Island Club Marina, Ltd. v. Lee County, Fla.

32 B.R. 331, 9 Collier Bankr. Cas. 2d 149, 1983 Bankr. LEXIS 5595, 11 Bankr. Ct. Dec. (CRR) 614
CourtUnited States Bankruptcy Court, N.D. Illinois
DecidedAugust 17, 1983
Docket15-05168
StatusPublished
Cited by3 cases

This text of 32 B.R. 331 (Island Club Marina, Ltd. v. Lee County, Fla.) is published on Counsel Stack Legal Research, covering United States Bankruptcy Court, N.D. Illinois primary law. Counsel Stack provides free access to over 12 million legal documents including statutes, case law, regulations, and constitutions.

Bluebook
Island Club Marina, Ltd. v. Lee County, Fla., 32 B.R. 331, 9 Collier Bankr. Cas. 2d 149, 1983 Bankr. LEXIS 5595, 11 Bankr. Ct. Dec. (CRR) 614 (Ill. 1983).

Opinion

MEMORANDUM OPINION

FREDERICK J. HERTZ, Bankruptcy Judge.

This cause of action concerns a motion to dismiss a complaint seeking declaratory relief. Specifically, the movant, Lee County, a political subdivision of the state of Florida (hereinafter referred to as “Lee County”), seeks to dismiss a declaratory relief action brought by Island Club Marina (hereinafter referred to as debtor).

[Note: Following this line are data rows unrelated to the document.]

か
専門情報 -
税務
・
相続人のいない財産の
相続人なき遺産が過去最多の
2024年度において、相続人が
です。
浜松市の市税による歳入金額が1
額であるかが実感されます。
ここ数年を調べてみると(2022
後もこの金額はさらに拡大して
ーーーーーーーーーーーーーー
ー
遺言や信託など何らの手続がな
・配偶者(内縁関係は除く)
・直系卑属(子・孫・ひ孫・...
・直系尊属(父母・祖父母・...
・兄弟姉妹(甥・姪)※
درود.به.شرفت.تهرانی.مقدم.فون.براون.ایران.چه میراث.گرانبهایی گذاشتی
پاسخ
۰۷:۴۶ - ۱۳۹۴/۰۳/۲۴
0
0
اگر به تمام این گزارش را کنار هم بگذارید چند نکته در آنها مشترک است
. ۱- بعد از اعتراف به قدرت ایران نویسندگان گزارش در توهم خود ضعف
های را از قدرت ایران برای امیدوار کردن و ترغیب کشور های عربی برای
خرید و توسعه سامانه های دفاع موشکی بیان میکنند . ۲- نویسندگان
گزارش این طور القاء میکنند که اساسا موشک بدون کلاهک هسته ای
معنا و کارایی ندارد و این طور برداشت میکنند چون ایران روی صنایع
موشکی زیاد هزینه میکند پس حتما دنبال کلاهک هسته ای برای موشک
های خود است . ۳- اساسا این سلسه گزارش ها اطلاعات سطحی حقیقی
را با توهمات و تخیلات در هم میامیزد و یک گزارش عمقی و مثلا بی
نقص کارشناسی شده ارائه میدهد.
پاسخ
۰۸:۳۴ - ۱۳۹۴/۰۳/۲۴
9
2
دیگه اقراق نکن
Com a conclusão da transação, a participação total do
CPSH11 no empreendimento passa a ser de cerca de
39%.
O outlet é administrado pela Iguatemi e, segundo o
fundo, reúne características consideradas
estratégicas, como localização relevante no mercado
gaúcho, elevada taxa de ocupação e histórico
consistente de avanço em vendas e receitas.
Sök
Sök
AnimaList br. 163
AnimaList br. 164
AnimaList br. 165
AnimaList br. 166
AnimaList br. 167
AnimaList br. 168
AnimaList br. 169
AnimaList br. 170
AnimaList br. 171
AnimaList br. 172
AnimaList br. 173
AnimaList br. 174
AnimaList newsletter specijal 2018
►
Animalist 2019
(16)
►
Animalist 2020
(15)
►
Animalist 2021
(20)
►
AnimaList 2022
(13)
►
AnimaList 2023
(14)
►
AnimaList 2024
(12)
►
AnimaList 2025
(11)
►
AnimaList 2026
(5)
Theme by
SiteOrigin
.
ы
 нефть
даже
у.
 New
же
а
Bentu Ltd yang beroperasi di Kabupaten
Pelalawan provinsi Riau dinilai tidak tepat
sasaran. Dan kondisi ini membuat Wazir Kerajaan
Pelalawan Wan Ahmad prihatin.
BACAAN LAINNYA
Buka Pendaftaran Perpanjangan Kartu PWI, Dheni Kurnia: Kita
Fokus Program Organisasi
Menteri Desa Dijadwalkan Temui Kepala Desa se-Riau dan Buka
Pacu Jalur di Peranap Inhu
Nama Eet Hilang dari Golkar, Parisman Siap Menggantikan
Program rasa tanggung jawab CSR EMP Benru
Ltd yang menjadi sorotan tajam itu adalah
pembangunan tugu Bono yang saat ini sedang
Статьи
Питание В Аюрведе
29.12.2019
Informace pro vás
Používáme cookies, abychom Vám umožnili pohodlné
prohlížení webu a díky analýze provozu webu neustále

Lee County’s motion for dismissal is based on a two-pronged jurisdictional attack on this court’s authority to hear mat *333 ters involving questions of state law. First, Lee County contends that Northern Pipeline Construction Co. v. Marathon Pipeline Co., 458 U.S. 50, 102 S.Ct. 2858, 73 L.Ed.2d 598 (1982) strips bankruptcy courts from hearing issues involving state related claims. Second, Lee County contends that even if Marathon did not strip this court of jurisdiction over state related claims, the doctrine of exhaustion of administrative remedies (primary jurisdiction doctrine) does. The second prong of Lee County’s argument contends that the debtor must first exhaust its rights in relevant administrative proceedings prior to seeking declaratory relief from a bankruptcy court. Prior to reaching the questions of law presented in this case, a recitation of the relevant facts is appropriate.

The debtor is an Illinois limited partnership registered in Cook County, Illinois. It was formed by two general partners, both residents of Illinois, for the purpose of building a condominium complex on property located in Fort Meyers, Florida. In addition to the proposed condominiums, a restaurant and marina were also to be constructed on this Florida property.

The debtor secured a permit from Lee County on April 8,1981 which enabled it to begin construction of the proposed condominium complex. In reliance on the permit, the debtor incurred substantial construction costs. 1 The planned complex, when completed, was to consist of four buildings housing 75 condominium units. The foundations for the four buildings were completed and approved by building inspectors from Lee County on January 8, 1982.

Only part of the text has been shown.